The Moog DFAM – AKA Drummer from another Mother – The best (non) drum machine you can add to your arsenal – Ahhh, my second synth. Bought it brand new as soon as it hit the market. As a former percussionist it had to be mine. I’d stop at nothing simply because it had drummer in the name. What a brilliant name too – The Moog DFAM (Drummer from another Mother). Their marketing people really did an excellent job of naming this whole family based, semi-modular run they’ve been releasing the last few years.


But good Lord, is this thing from another mother entirely. I’d call it more of a percussion machine, rather than a drum one.

Again, the patch bay on this one is indispensable. I happen to own a super awesome module (thanks to Abe over at AI Synthesis!) That allows me to run pedals through it. With a little delay patched in correctly it makes the DFAM a whole new beast.



The patch bay is also a welcome luxury on the Moog DFAM, I’d say. It’s not necessarily it’s calling card but you can certainly use it to your advantage. That said, let’s get into the heart of this device.

Sporting 16 knobs, creating beats and melodies on the DFAM is a breeze. The top row is your sounding note, the bottom being the velocity of said note. Turn the pitch knob left, it gets bassier. Turn it right to increase pitch. Same idea with the velocity; Left is quiet, right is max volume.

Try using the dust cover cards upon first purchase to allow you to really learn the ins and outs. Hell, I still use mine. After you’re comfortable, begin tweaking from these standards and you’ll find you can make Trent Reznor industrial tunes, to bird songs. It’s very versatile.

Never have I had an easier time syncing instruments together than with the DFAM. Thanks to it’s ADV/CLOCK jack, you can sync it via CV rather than MIDI. MIDI sync always f**ks me up for some reason I cannot place my finger on, so having a direct line for sync is icing on this already badass cake.

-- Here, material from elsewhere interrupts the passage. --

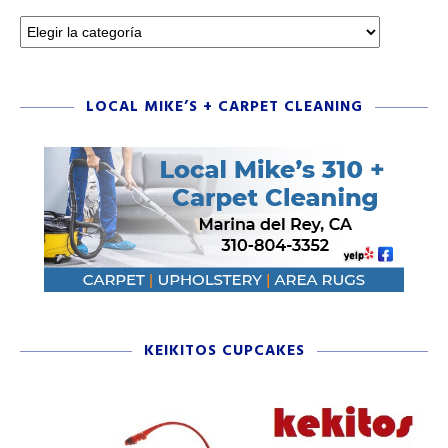
LOCAL MIKE’S + CARPET CLEANING
KEIKITOS CUPCAKES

And this thing groooves. It always finds the pocket and stays there, based on how you programmed it. It’s a perfect first synth for those investigating modular synthesis due to it’s overall simplicity. Not to say you can’t get complicated with it, but the patch bay is small and approachable. The adjustment knobs speak for themselves and alter the sounding of notes with ease.

The DFAM along with the Volca sample is my current way of providing a solid backbone to whatever else I’m creating around them. At first glance you may think, why two drum machines? It’s because the DFAM is so much more, then the sample can back up the melodic rhythms generated with more ‘traditional’ drum sounds.

There’s only so much you can talk about the DFAM. It needs to be touched, finessed. Go to a Guitar Center and try one out. You’ll see what I mean.

Your rhythms will never be the same with this beastly melodic percussion machine. I highly recommend grabbing this Moog. And make sure to get it used. It’s not worth the MSRP of $600, but well worth spending $400-500 on.